Het lijkt wel of elke nieuwe topambtenaar en bewindspersoon opnieuw het wiel moet uitvinden. Bij hun aantreden worden de nieuwkomers alleen bijgepraat op de hoofdlijnen van de belangrijkste lopende kwesties. De voorgeschiedenis van bepaalde beleidsbesluiten zit niet in de overdrachtsdossiers. Zo kan het gebeuren dat de twee topambtenaren van het ministerie van Sociale Zaken die in 2016 beginnen, totaal onwetend blijven over de harde invorderingspraktijk bij de kinderopvangtoeslag. Hun voorgangers hebben daar niets over gezegd, omdat Asscher immers aan een oplossing werkt. Dat is de stelselwijziging die later niet doorgaat.

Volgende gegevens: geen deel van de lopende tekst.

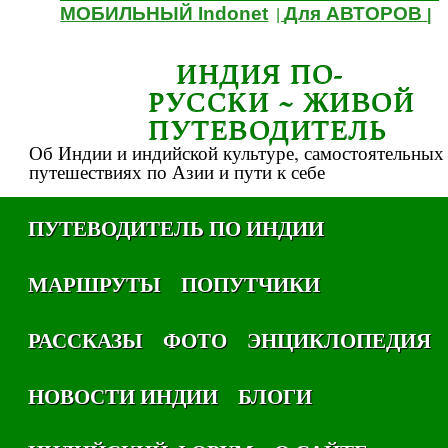
МОБИЛЬНЫЙ Indonet
Для АВТОРОВ
|
|
ИНДИЯ ПО-
РУССКИ ~ ЖИВОЙ
ПУТЕВОДИТЕЛЬ
Об Индии и индийской культуре, самостоятельных
путешествиях по Азии и пути к себе
ПУТЕВОДИТЕЛЬ ПО ИНДИИ
МАРШРУТЫ
ПОПУТЧИКИ
РАССКАЗЫ
ФОТО
ЭНЦИКЛОПЕДИЯ
НОВОСТИ ИНДИИ
БЛОГИ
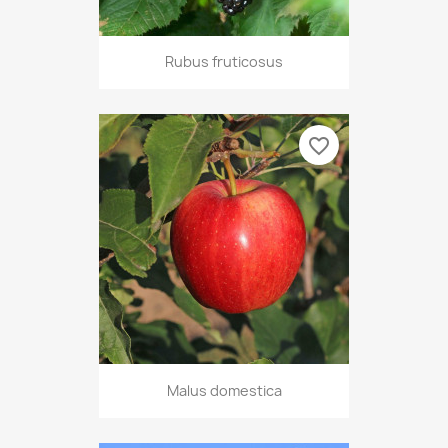
Rubus fruticosus
favorite_border
Malus domestica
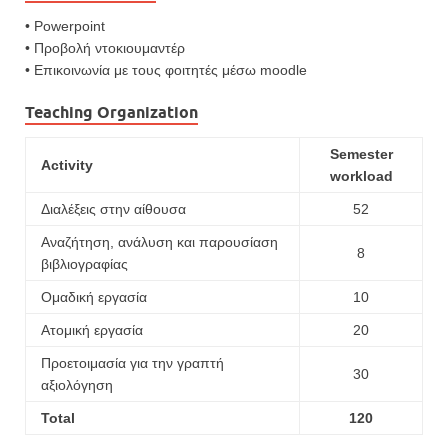
• Powerpoint
• Προβολή ντοκιουμαντέρ
• Επικοινωνία με τους φοιτητές μέσω moodle
Teaching Organization
Semester
Activity
workload
Διαλέξεις στην αίθουσα
52
Αναζήτηση, ανάλυση και παρουσίαση
8
βιβλιογραφίας
Ομαδική εργασία
10
Ατομική εργασία
20
Προετοιμασία για την γραπτή
30
αξιολόγηση
Total
120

‘Welke lessen leert u hieruit?’, vraagt commissielid Femke-Merel van Kooten aan Eric Wiebes. De bewindsman zet een somber gezicht op en antwoordt: ‘Het vreselijke is dat we die lessen allang kennen. De Belastingdienst heeft van begin af aan keihard gewaarschuwd dat het toeslagenstelsel niet uitvoerbaar was. Toch zijn we ermee doorgegaan. Omdat het politiek goed uitkomt, regelen we iets waarvan we weten dat het problemen geeft in de uitvoering. Dat weten we allemaal, en toch blijven we het doen.’